The World Is Moving. Is Israel?
In December 2025, the state of Texas awarded $50 million to UTHealth Houston and UTMB Health to launch the IMPACT program — the largest state-level investment in ibogaine research in history. Their goal: to evaluate ibogaine for PTSD, traumatic brain injury, and addiction in a rigorous, multicenter clinical trial involving Texas A&M, UT Austin, Baylor College of Medicine, and others.
In the United States, congressional advocates are pushing federal legislation to expand access to ibogaine therapy for veterans. In Mexico, clinics like Ambio Life Sciences provide ibogaine under medical supervision to hundreds of patients annually, including many American special operations veterans. In nature, ibogaine's story is being written — and it is increasingly a story of healing.

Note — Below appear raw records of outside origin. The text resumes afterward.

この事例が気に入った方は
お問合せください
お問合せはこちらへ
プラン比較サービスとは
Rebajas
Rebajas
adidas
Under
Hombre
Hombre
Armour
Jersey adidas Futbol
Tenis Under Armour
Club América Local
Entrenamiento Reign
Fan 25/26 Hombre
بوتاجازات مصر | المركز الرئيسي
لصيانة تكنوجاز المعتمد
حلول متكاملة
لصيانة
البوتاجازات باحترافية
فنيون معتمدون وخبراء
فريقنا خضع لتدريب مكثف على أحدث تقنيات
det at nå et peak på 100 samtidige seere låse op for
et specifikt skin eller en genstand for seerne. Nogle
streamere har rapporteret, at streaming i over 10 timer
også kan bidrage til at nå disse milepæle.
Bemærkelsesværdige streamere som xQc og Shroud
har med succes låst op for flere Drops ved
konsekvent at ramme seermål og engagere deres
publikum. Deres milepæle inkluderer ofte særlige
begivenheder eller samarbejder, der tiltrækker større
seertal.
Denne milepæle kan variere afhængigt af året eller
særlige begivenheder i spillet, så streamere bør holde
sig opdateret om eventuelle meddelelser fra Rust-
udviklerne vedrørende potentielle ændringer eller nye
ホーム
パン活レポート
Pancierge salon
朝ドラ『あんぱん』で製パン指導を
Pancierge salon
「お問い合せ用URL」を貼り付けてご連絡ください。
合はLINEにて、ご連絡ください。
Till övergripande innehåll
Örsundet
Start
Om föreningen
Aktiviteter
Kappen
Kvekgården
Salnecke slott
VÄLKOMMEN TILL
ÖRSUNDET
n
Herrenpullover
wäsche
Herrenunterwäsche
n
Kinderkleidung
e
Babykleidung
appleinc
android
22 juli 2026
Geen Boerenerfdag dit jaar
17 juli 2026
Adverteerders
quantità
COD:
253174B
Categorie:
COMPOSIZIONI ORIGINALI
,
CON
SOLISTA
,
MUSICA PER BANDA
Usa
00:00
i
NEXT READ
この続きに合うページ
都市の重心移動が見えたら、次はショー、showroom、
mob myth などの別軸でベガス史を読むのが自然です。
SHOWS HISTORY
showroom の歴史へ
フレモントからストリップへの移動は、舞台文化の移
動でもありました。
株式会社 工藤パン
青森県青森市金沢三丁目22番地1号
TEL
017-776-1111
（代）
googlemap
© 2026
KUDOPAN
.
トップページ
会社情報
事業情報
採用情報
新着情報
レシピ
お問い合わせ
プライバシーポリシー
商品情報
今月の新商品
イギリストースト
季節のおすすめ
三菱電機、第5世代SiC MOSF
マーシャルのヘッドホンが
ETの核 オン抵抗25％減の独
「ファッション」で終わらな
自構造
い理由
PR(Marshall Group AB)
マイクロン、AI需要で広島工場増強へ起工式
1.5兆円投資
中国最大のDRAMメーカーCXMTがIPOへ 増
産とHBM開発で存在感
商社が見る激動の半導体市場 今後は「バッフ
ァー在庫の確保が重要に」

Meanwhile, in Israel — a country with more urgent need than perhaps any other — ibogaine remains largely inaccessible, unstudied at a national level, and unrecognized by the Health Ministry as a legitimate therapeutic option.
Israel's Advantages
Israel is, in many ways, the ideal country to lead on ibogaine. Consider:
- World-class medical infrastructure — Israel consistently ranks among the world's top healthcare systems. Sheba Medical Center, Hadassah, and Tel Aviv Sourasky Medical Center are globally recognized research hospitals.
- A track record of pioneering drug policy — Israel created one of the world's first national medical cannabis programs. Boaz Wachtel, our founder, was instrumental in building it. The regulatory muscle memory exists.
- Urgent, documented need — No country has a more pressing case for rapid access to novel PTSD therapies than Israel right now. The evidence base is already compelling. The clinical rationale writes itself.
- A homegrown pioneer — Boaz Wachtel has been treating patients with ibogaine since 1989 and co-authored the international treatment manual. Israel already has world-leading expertise.
What We Are Asking For
The Ibogaine Foundation of Israel is advocating for a clear, achievable regulatory path:
- Expanded Access / Compassionate Use Program — Allow monitored access to ibogaine therapy for veterans with treatment-resistant PTSD and TBI under Israel's existing expanded access regulations, while formal clinical trials are being developed.
- Government-funded Phase II clinical trial — Partner with Sheba Medical Center or Hadassah to run a rigorous, safety-first clinical trial of magnesium-ibogaine therapy for IDF veterans, aligned with Stanford's methodology.
- International research collaboration — Sign MOUs with Stanford, UTHealth Houston, and other leading ibogaine research institutions to share data, align protocols, and ensure Israel benefits from global research advances.
- Public education and destigmatization — Launch a national conversation about psychedelic-assisted therapies that goes beyond sensationalism to evidence, safety, and compassion.
The Cost of Inaction
Every day that passes without ibogaine access in Israel is a day that soldiers with treatment-resistant PTSD continue to suffer. It is a day closer to the 180% projected increase in PTSD cases by 2028. It is another entry in the statistics of the 21 soldier suicides recorded in 2024.
The evidence is clear. The need is overwhelming. The tools are available. What remains is the will to act. The Ibogaine Foundation of Israel exists to build that will — through advocacy, education, research, and an unwavering commitment to the people who have given everything for their country and deserve the best medicine the world has to offer.